DATA SUPPLIED:
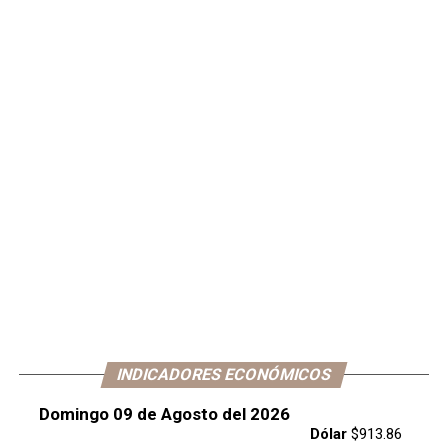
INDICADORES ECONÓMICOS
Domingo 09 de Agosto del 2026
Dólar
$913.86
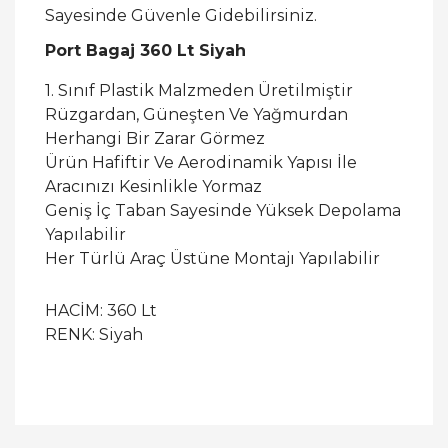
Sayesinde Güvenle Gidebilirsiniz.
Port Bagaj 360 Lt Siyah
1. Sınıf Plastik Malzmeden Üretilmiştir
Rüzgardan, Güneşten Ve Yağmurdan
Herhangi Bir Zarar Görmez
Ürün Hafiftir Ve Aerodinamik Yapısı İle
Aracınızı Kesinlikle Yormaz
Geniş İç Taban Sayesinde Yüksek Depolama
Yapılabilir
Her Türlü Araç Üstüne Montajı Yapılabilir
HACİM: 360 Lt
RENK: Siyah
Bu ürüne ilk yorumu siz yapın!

---

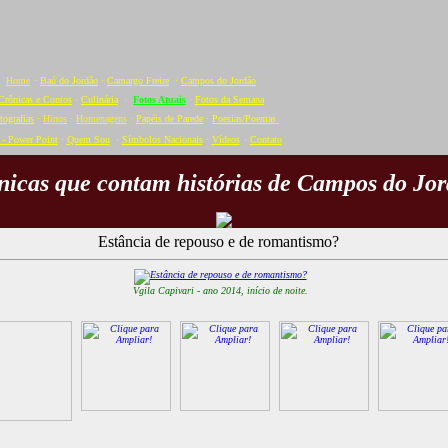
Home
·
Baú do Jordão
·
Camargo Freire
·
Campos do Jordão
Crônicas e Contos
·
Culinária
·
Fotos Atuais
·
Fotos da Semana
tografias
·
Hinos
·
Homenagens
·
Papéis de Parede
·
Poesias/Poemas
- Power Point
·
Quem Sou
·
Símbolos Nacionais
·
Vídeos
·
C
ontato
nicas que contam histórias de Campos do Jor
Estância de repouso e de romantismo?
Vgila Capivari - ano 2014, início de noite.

WHAT NEEDS TO BE DONE: Print exactly the lines of the listing above starting at the line containing "Rüzgardan, Güneşten Ve Yağmurdan" and ending at the line containing "Bu ürüne ilk yorumu siz yapın!", both included.

ANSWER BELOW:
Rüzgardan, Güneşten Ve Yağmurdan
Herhangi Bir Zarar Görmez
Ürün Hafiftir Ve Aerodinamik Yapısı İle
Aracınızı Kesinlikle Yormaz
Geniş İç Taban Sayesinde Yüksek Depolama
Yapılabilir
Her Türlü Araç Üstüne Montajı Yapılabilir
HACİM: 360 Lt
RENK: Siyah
Bu ürüne ilk yorumu siz yapın!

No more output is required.